Holiday Clothes for Teens

Shopping for clothing for—or with—your teens can be one of parenthood’s misadventures. Let’s face it: we love our kids no matter how young or old they are, but the terrible twos and threes have nothing on adolescent angst. Teens are struggling with finding and understanding their place in the world around them—navigating friendships, burgeoning romantic relationships, and existential crises—all while dealing with hormonal and physical changes within their bodies that may have them questioning their gender and sexual identity. The result is that teens may feel like everything happening around them is out of their control.

One of the few ways teens can exert their choices is through their dress. This can lead to a fair number of parent-teen battles over what constitutes appropriate clothing, as teens struggle with self-expression while parents walk the line between respecting their child’s autonomy and wanting their child to meet societal norms. If you are a parent who is constantly battling your teen regarding their dress, read on for more about holiday clothes for teens.

Focus on Separates

Sit down with your teen at a time when they’re not feeling overwhelmed with schoolwork or outside activities, and ask them how they feel about holiday clothing. You may think your daughter looks awesome in a holiday dress, but what if she disagrees? Perhaps she loves the idea of instead wearing holiday-themed leggings with a solid top in a coordinating color. She’ll look a lot happier among company if not sulking about her clothes.

If your teen isn’t a fan of wearing candy cane, penguin, or ornament leggings, try a pair of red or hunter green pants with a Christmas sweater or blue pants with a Hanukkah or winter-themed sweater. You can even have a “make your own holiday top” activity for the whole family. Just collect assorted trimmings, buttons, fabric glue, puff paints, and fabrics—then allow everyone to let their imagination and creativity run wild.

In general, holiday separates are a great option for teens. For one thing, many teens are self-conscious about their bodies at this stage of their physical development. Allowing your teen to wear clothing they feel comfortable in, even if that means oversized tops or baggy bottoms, may make them more willing to compromise when it comes to wearing holiday-themed outfits. Try doing an end-run around your teen by giving them a holiday plaid flannel shirt that’s a couple of sizes too big. Also, remember that if you think something is a good idea, your teen will probably hate it.

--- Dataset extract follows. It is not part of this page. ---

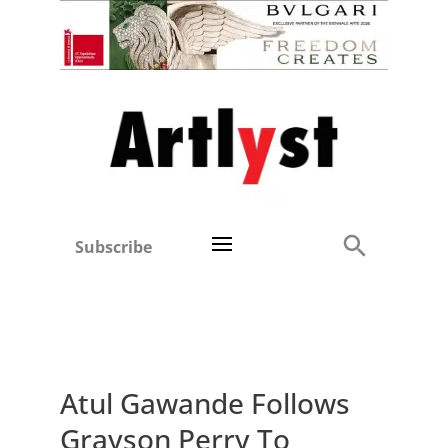
Subscribe
Atul Gawande Follows
Grayson Perry To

So even though you and the rest of your family can’t wait to take a photo of everyone in their ugly sweaters, let your teen wear their choice of tops and rejoice that your offspring is in the photo at all.

Consider Accessories

If your teen is going through an “only wear black” stage (and pretty much every teen goes through one at some point in their adolescence) and is not inclined to make an exception during the holiday season, see if they’ll consider wearing holiday-themed accessories as a compromise. These days, lots of options exist beyond the traditional Santa and elf hats. For example, a wide array of seasonal jewelry is available this time of year. Regardless of what holiday you celebrate, you can find necklaces, earrings, bracelets, pins, and even watch bands. If you catch your teen in a silly mood, you might be able to convince them that a light-up bow candy cane-striped bow tie, snow person necklace, or snowflake headband perfectly complement the black pants, jeans, tees, turtlenecks, and long tunic shirts that comprise your teen’s wardrobe.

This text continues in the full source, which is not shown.